RECOMENDACIONES PARA LA FUTURA PAC

 En la evaluación se concluye que la iniciativa Leader y el desarrollo local participativo (CLLD, por sus siglas en inglés) han sido las más eficaces de todas las medidas de la actual PAC, por diversificar la economía de las zonas rurales, crear nuevos mecanismos de gobernanza, preservar el legado histórico y cultural y apoyar el emprendimiento. Sin embargo, estas medidas deben recibir recursos mucho mayores y utilizarse mejor. «La participación de las organizaciones de la sociedad civil es fundamental para garantizar el buen funcionamiento de los programas y asegurarse de que se tengan debidamente en cuenta las necesidades locales», destaca Piroska Kállay.

La agricultura social también se consideró una medida eficaz de la actual PAC 2014-2020 al desempeñar una importante función, en particular, para el bienestar y la atención de las personas; el turismo rural y las granjas educativas atraen a la población urbana, por lo que deberían ser objeto de un mayor apoyo.

Las medidas de la PAC no afectan al empleo en las zonas rurales de un modo tan positivo como el que necesitarían la mayoría de los países. De hecho, mientras que las subvenciones de la PAC están especialmente supeditadas al respeto de las normas medioambientales básicas, la salud pública y el bienestar de los animales, no se tiene en cuenta en absoluto el respeto de los derechos humanos y laborales. Esta es la razón por la que la PAC no ha logrado mejorar las condiciones de los trabajadores del sector agrícola. En los países visitados, diversas partes interesadas pusieron gran énfasis en la importancia de la condicionalidad social. «Por lo tanto, deben garantizarse los derechos laborales y unas condiciones de trabajo dignas mediante la condicionalidad social en la financiación de la PAC», concluye la Sra. Kállay.

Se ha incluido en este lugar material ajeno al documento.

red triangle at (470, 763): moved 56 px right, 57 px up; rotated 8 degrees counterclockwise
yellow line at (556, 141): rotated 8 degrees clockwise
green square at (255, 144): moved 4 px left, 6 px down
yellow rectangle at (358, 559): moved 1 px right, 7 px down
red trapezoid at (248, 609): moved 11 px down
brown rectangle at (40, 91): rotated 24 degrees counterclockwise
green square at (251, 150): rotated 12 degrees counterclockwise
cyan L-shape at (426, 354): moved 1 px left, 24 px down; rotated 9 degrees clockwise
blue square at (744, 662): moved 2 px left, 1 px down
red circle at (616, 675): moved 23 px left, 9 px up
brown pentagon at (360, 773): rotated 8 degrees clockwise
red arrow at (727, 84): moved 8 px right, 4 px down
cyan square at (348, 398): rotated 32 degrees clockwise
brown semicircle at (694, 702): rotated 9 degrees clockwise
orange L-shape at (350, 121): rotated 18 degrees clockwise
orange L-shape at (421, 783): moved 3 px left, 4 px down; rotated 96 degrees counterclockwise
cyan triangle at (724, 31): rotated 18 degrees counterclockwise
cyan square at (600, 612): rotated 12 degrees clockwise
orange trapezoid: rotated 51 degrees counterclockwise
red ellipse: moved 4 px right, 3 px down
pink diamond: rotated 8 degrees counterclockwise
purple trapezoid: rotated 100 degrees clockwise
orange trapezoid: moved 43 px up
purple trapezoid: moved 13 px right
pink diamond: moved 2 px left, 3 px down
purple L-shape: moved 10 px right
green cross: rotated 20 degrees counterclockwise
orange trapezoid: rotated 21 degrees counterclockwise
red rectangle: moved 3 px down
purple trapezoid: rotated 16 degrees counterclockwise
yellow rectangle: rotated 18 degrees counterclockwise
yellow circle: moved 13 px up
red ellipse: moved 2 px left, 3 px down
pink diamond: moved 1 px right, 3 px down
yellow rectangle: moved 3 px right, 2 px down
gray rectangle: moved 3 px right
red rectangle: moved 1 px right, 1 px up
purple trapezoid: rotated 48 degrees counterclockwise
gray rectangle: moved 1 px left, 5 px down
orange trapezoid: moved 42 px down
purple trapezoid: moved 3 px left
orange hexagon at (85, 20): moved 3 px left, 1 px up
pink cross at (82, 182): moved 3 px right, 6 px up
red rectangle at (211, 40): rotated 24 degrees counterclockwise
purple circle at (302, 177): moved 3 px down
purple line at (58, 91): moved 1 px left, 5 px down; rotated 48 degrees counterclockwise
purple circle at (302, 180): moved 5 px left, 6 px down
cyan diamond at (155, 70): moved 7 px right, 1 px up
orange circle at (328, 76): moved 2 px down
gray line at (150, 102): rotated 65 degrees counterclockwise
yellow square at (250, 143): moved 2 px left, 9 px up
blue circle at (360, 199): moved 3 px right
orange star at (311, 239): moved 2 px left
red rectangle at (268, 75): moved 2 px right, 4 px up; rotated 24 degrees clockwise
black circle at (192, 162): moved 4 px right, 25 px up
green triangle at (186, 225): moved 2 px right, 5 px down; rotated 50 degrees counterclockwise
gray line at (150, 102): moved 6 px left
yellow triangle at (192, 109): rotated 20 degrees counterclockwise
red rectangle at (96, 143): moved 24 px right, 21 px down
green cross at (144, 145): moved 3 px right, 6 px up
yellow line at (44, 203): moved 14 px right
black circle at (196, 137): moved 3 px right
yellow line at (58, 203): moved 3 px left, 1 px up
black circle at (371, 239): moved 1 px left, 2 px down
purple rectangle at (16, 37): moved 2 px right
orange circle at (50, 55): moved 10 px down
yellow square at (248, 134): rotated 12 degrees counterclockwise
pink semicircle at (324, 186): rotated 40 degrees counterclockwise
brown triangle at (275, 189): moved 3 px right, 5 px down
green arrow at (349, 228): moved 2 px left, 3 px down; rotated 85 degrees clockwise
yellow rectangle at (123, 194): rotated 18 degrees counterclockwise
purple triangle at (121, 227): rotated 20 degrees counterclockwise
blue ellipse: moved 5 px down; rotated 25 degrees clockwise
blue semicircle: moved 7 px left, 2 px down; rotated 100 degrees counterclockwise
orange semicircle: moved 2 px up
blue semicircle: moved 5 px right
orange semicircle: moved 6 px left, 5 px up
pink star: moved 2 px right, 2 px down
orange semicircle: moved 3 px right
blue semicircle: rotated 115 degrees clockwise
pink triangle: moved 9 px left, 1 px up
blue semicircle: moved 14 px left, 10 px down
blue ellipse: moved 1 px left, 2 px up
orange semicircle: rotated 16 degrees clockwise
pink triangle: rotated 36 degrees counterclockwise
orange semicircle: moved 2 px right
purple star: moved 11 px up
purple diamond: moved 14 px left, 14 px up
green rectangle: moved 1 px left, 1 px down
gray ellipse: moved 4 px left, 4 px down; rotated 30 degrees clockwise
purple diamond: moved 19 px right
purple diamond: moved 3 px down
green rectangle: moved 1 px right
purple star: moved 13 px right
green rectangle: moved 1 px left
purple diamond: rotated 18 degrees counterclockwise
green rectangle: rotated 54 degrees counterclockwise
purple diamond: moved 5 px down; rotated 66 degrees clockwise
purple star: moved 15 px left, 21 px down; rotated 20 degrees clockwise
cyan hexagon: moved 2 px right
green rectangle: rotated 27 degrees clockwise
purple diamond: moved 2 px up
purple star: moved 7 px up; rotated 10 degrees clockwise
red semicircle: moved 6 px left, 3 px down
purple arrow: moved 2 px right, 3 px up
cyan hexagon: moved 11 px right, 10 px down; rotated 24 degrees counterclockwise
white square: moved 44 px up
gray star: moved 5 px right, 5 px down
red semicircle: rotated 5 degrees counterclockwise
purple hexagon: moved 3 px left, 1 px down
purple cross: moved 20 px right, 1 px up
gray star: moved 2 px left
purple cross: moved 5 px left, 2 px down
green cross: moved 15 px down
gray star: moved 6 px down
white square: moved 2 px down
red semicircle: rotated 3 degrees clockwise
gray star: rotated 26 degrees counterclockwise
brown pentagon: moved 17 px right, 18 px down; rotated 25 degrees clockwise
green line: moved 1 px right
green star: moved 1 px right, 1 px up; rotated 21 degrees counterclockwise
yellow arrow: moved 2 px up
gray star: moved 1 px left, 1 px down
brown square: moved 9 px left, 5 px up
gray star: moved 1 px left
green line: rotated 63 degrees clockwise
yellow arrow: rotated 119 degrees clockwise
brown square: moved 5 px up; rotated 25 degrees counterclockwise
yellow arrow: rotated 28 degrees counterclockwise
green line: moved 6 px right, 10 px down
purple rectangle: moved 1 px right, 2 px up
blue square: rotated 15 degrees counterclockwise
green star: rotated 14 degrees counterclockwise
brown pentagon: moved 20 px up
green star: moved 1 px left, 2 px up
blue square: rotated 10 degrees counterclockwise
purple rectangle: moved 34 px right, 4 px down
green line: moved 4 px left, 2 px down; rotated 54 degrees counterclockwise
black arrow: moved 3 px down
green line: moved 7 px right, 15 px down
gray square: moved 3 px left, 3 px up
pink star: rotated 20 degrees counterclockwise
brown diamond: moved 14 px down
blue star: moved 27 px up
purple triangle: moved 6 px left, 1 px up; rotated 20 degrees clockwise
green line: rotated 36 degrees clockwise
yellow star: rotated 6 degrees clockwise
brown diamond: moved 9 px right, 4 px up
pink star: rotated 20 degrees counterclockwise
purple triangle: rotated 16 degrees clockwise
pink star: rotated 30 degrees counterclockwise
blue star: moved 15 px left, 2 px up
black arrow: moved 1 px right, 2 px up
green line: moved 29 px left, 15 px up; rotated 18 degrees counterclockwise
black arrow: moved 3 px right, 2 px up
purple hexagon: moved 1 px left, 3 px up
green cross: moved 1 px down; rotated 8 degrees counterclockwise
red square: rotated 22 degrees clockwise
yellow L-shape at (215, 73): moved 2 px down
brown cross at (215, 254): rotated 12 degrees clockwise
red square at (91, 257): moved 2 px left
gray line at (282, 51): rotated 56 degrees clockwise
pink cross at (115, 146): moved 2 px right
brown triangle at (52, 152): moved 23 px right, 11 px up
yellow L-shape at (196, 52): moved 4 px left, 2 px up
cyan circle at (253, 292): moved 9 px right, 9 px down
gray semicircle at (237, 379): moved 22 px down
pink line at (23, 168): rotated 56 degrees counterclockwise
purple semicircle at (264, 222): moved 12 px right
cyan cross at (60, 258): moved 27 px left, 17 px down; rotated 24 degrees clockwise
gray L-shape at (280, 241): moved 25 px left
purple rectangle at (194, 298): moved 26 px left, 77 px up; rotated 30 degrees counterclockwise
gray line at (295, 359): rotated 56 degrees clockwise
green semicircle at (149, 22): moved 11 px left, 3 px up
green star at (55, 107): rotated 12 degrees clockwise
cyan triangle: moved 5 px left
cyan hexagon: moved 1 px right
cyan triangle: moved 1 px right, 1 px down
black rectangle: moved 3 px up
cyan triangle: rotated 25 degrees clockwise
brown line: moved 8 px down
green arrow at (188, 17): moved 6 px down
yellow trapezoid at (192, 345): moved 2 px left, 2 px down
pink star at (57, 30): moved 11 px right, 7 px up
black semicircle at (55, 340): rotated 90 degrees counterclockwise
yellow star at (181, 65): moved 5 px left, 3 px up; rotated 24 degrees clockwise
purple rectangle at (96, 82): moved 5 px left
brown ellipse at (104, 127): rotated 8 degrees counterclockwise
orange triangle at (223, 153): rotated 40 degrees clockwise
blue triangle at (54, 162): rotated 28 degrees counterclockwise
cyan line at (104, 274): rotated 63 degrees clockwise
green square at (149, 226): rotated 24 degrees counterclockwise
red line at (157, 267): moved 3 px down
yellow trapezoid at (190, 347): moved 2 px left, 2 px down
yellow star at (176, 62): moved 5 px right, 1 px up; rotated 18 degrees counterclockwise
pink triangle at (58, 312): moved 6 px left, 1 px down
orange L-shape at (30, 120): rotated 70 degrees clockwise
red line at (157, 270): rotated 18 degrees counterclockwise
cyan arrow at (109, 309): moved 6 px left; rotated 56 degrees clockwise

También habría que crear un Observatorio del Desarrollo Rural que permita discernir las tendencias intrínsecas reales que se están produciendo en las economías puramente rurales y diferenciarlas de las de los centros urbanos con los que están conectadas. Esto resulta esencial para estudiar la dinámica interna de estas zonas a fin de asegurarse de que las políticas se basen en una comprensión completa de la situación.

La PAC debería apoyar la adopción de iniciativas destinadas a organizar las fases previas de la cadena de suministro, representadas por las organizaciones de productores, que no solo permiten a los agricultores ganar en poder de negociación —entre otras cosas, para mejorar los precios de venta— sino que también ofrecen un enorme potencial de creación de empleo a través de una gran variedad de actividades y servicios. Las cooperativas desempeñan un papel importante a este respecto.

En un momento de cambios de paradigma (incertidumbre climática, mayor frecuencia de epidemias, teletrabajo, digitalización, nuevas tecnologías y soluciones), la PAC —en estrecha colaboración con otras políticas— debe seguir prestando apoyo a los agricultores y al desarrollo de las zonas rurales, respaldando al mismo tiempo los cambios necesarios y la adaptación a esta nueva realidad del sector agroalimentario y de la economía rural en su conjunto.